Disposition verified 2026-03-06: SUPERSEDED status is accurate. The per-service embedded worker approach described here was not adopted. The implementation phases (Refactor Worker, Embed Workers, Deprecate Centralized) are all CANCELLED in favor of the Kafka-based dual-path architecture.
ADR-0009 established the transactional outbox pattern for application-level audit logging. The current implementation (services/audit-worker/main.go) deploys a centralized audit-worker service that connects to a single database and processes audit_outbox entries.

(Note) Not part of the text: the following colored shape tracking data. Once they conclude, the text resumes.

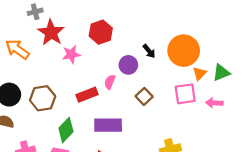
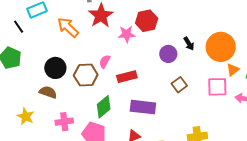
pink star: (71, 54) -> (127, 34), moved
pink semicircle: (110, 82) -> (105, 61), moved

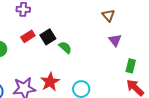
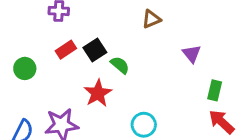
brown triangle: (108, 15) -> (151, 19), moved, turned 48
red star: (50, 82) -> (98, 93), moved

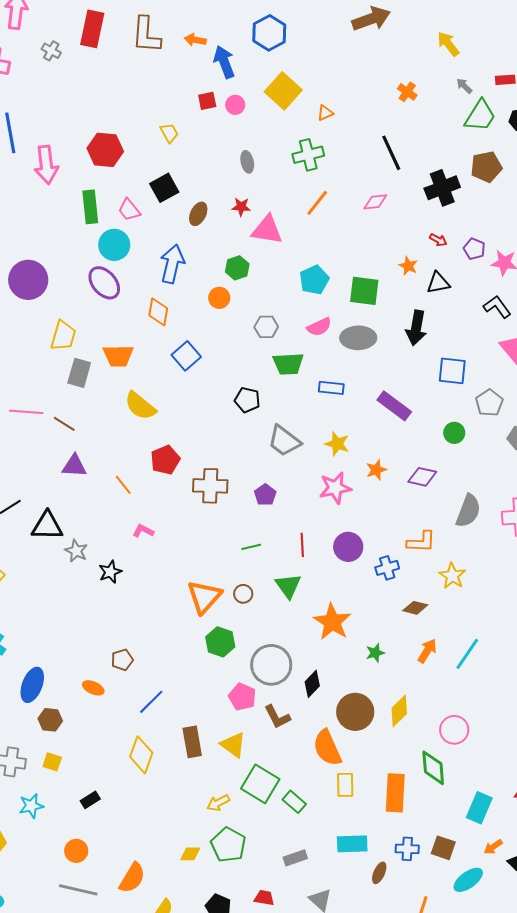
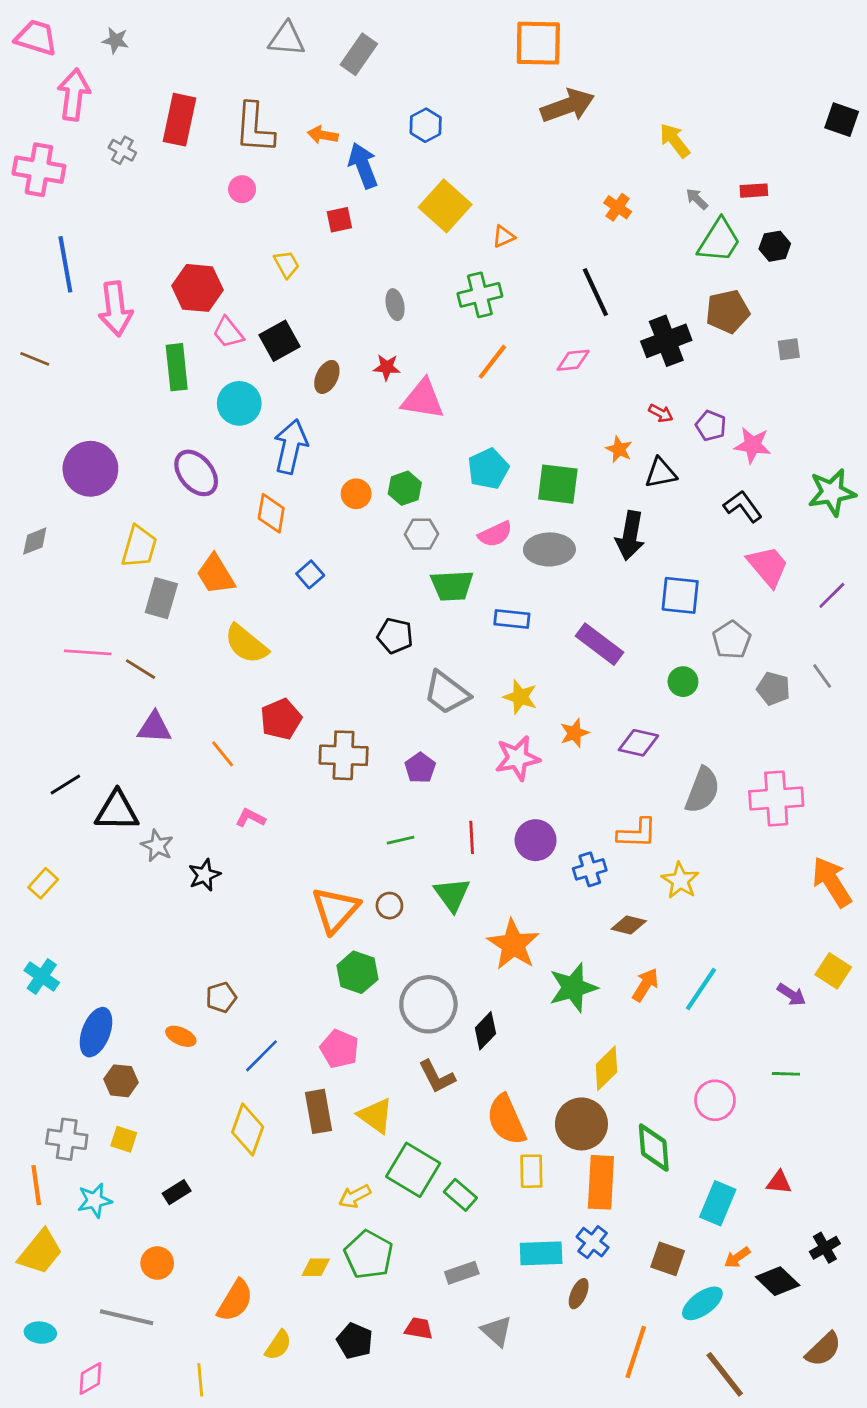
blue hexagon: (269, 33) -> (426, 125), size x0.7
pink circle: (235, 105) -> (242, 189), moved
pink trapezoid: (129, 210) -> (228, 332), moved
cyan circle: (114, 245) -> (239, 403), moved
green hexagon: (237, 268) -> (405, 488), moved
orange trapezoid: (118, 356) -> (216, 574), turned 60
blue square: (186, 356) -> (310, 574), size x0.7
green star: (375, 653) -> (573, 988), size x1.8
pink pentagon: (242, 697) -> (339, 1049), moved
brown circle: (355, 712) -> (581, 1124), moved
pink circle: (454, 730) -> (715, 1100), moved
blue cross: (407, 849) -> (593, 1242), moved, turned 35
gray line: (78, 890) -> (127, 1317), moved

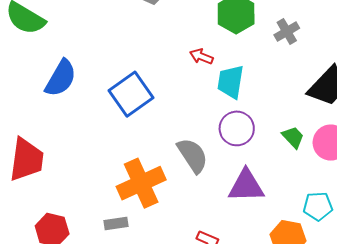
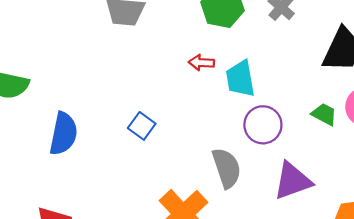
blue square: (131, 94) -> (142, 126), size x0.6
gray semicircle: (193, 155) -> (227, 168), turned 33

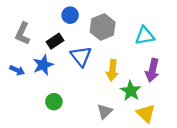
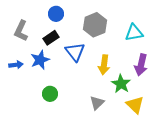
blue circle: (70, 15) -> (56, 14), moved
blue arrow: (17, 70) -> (16, 65), turned -32

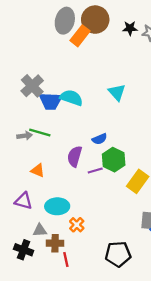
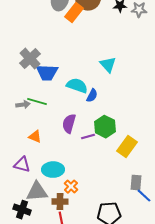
cyan semicircle: (71, 98) -> (77, 86), moved
blue semicircle: (100, 139) -> (92, 96), moved, turned -40
gray triangle: (40, 230) -> (37, 192), size x1.6
brown cross: (55, 243) -> (60, 202), moved

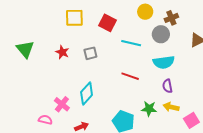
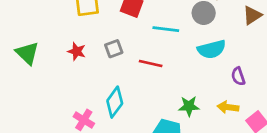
red line: (130, 76) -> (151, 63), moved
purple semicircle: (167, 86) -> (238, 76), moved
green star: (149, 109) -> (189, 106), moved

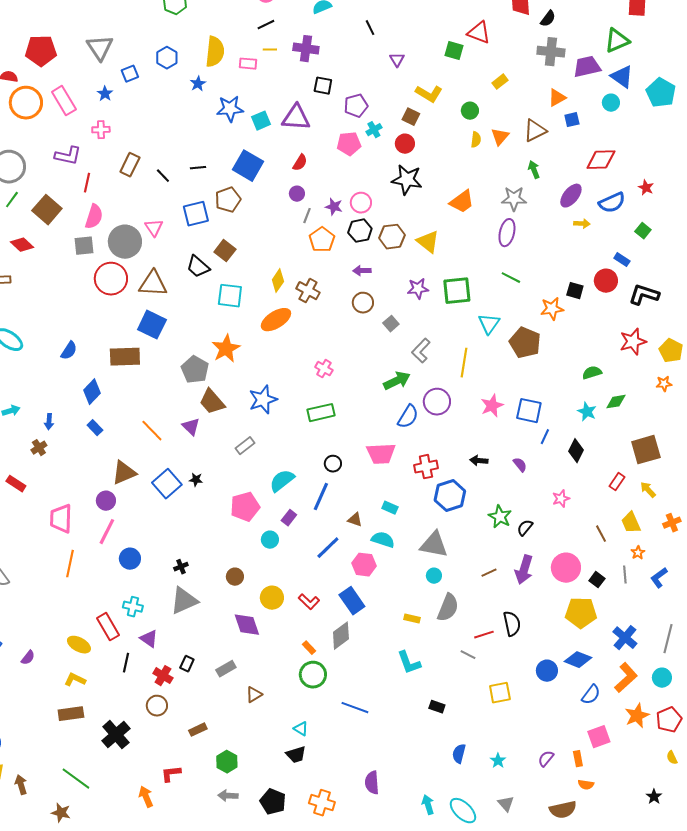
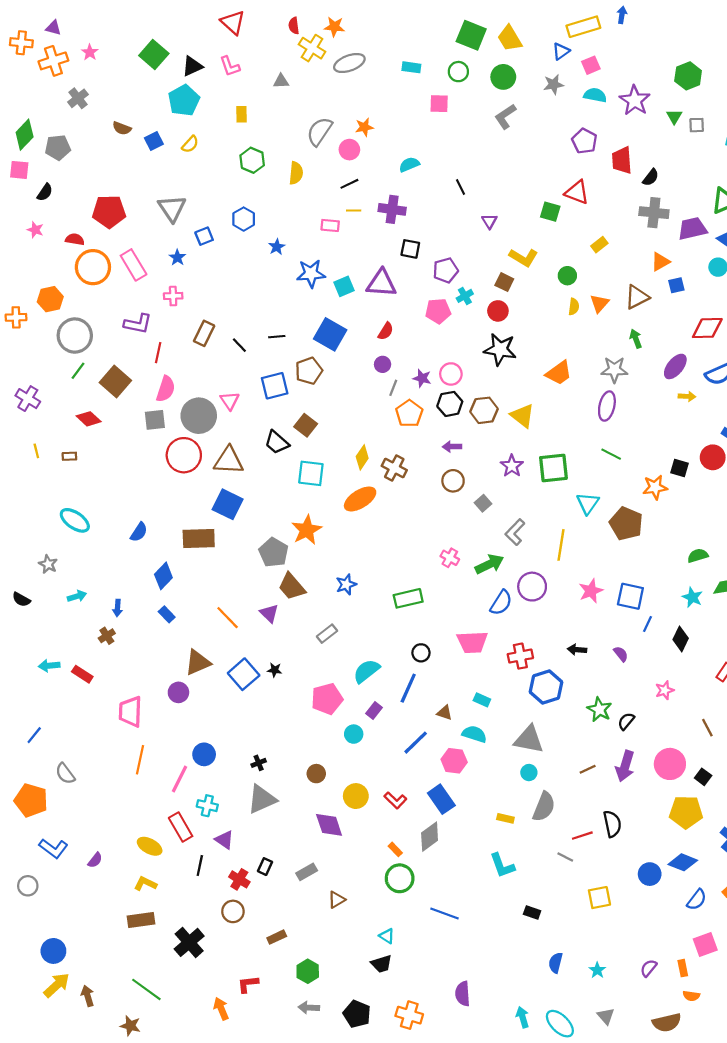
yellow semicircle: (215, 52) -> (296, 173), moved, size x0.7
purple star: (418, 289) -> (512, 466), turned -30
pink cross: (324, 369) -> (450, 558), moved
blue star: (263, 400) -> (346, 584), size x0.7
pink line: (107, 532) -> (180, 779), moved

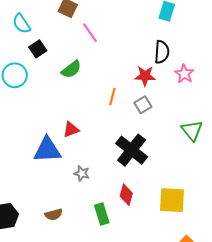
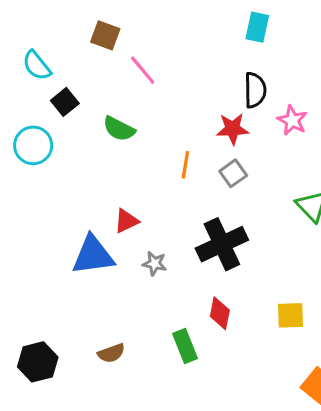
green semicircle: (71, 69) -> (119, 129), turned 70
black cross: (132, 150) -> (222, 244), turned 32
gray star: (82, 173) -> (155, 264), moved
yellow square: (172, 200) -> (290, 315), size x0.7

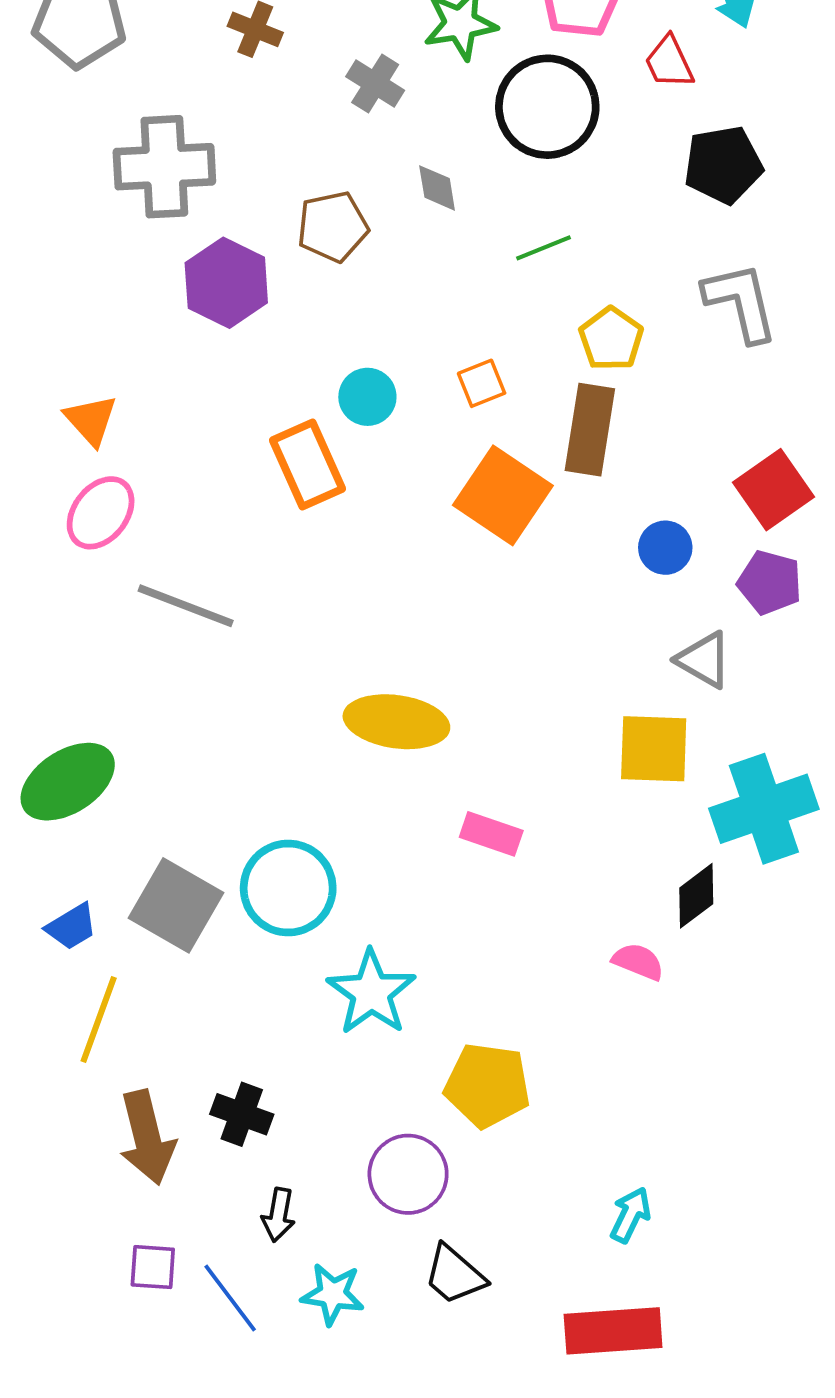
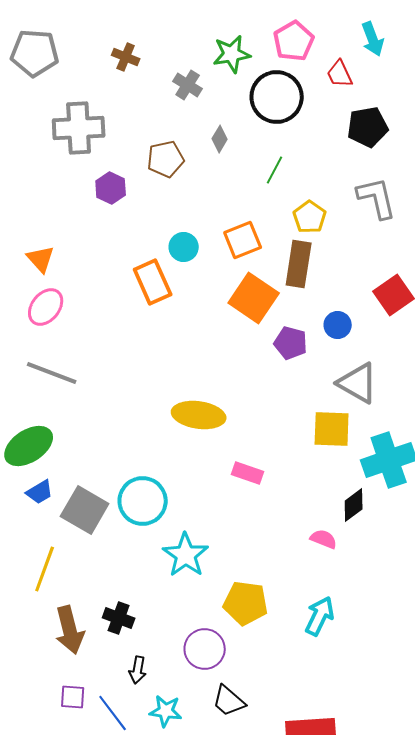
gray diamond: (437, 188) -> (220, 139), turned 40
green line: (543, 248) -> (275, 170), turned -40
purple hexagon: (226, 283) -> (111, 188), size x0.7
orange square: (482, 383) -> (243, 240), size x1.5
purple pentagon: (770, 582) -> (291, 343), moved
gray line: (186, 606) -> (52, 373), moved
gray triangle: (704, 660) -> (358, 383), size x1.4
blue trapezoid: (72, 927) -> (40, 492), moved
cyan arrow: (630, 1215) -> (320, 616), moved, size x1.4

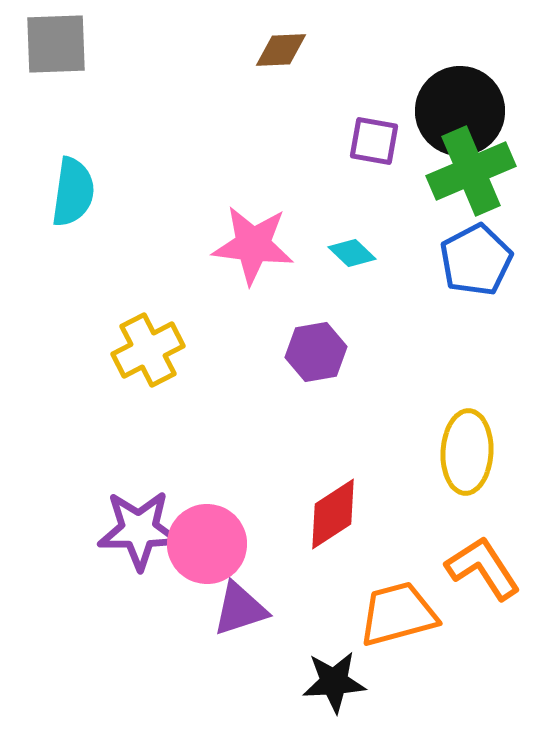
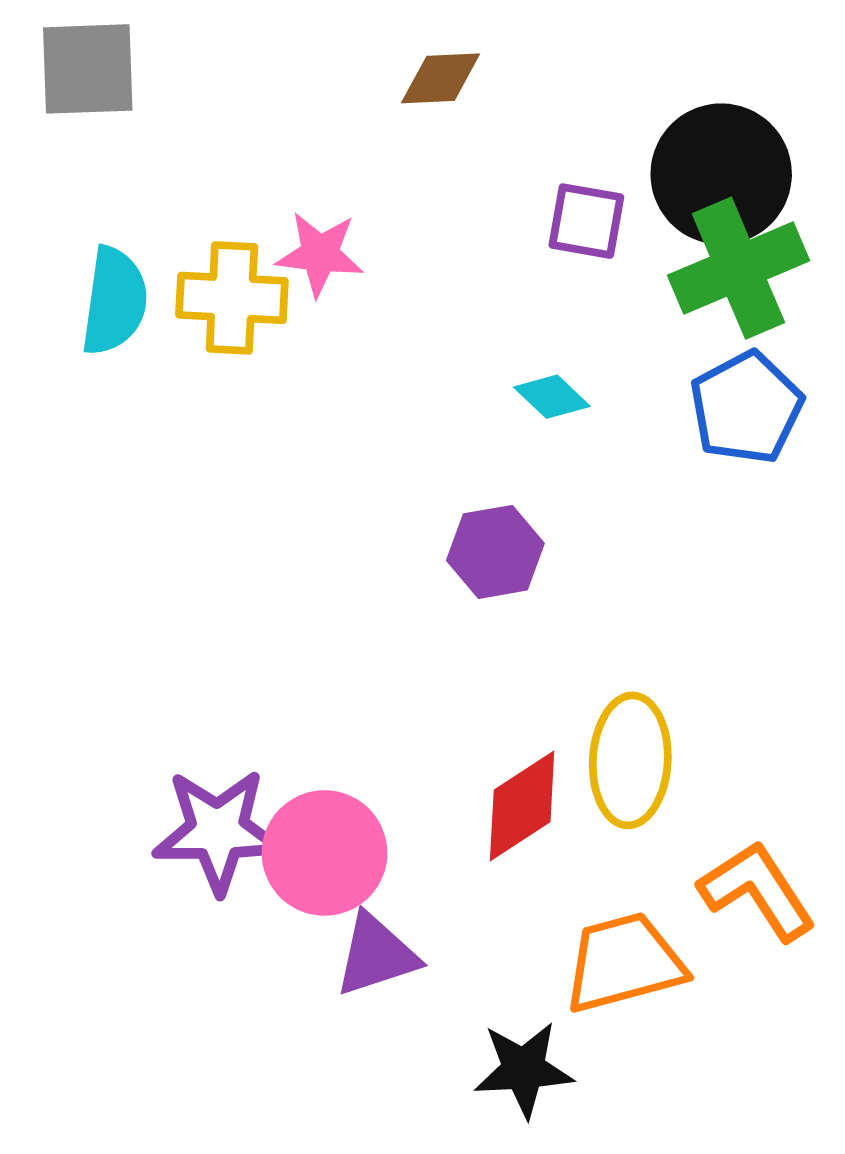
pink star: (253, 245) -> (320, 254), moved, size x0.7
yellow cross: (148, 350) -> (232, 298), moved, turned 30
yellow ellipse: (467, 452) -> (630, 760), moved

As the platform grows to 6 services with separate database schemas (current-account, position-keeping, financial-accounting, party, payment-order, tenant), we must decide how to scale audit processing:
- Centralized approach: Extend the existing audit-worker to poll 6 different service schemas
- Per-service approach: Embed audit workers as background goroutines within each service
This decision has significant implications for bounded context isolation, service autonomy, and operational complexity.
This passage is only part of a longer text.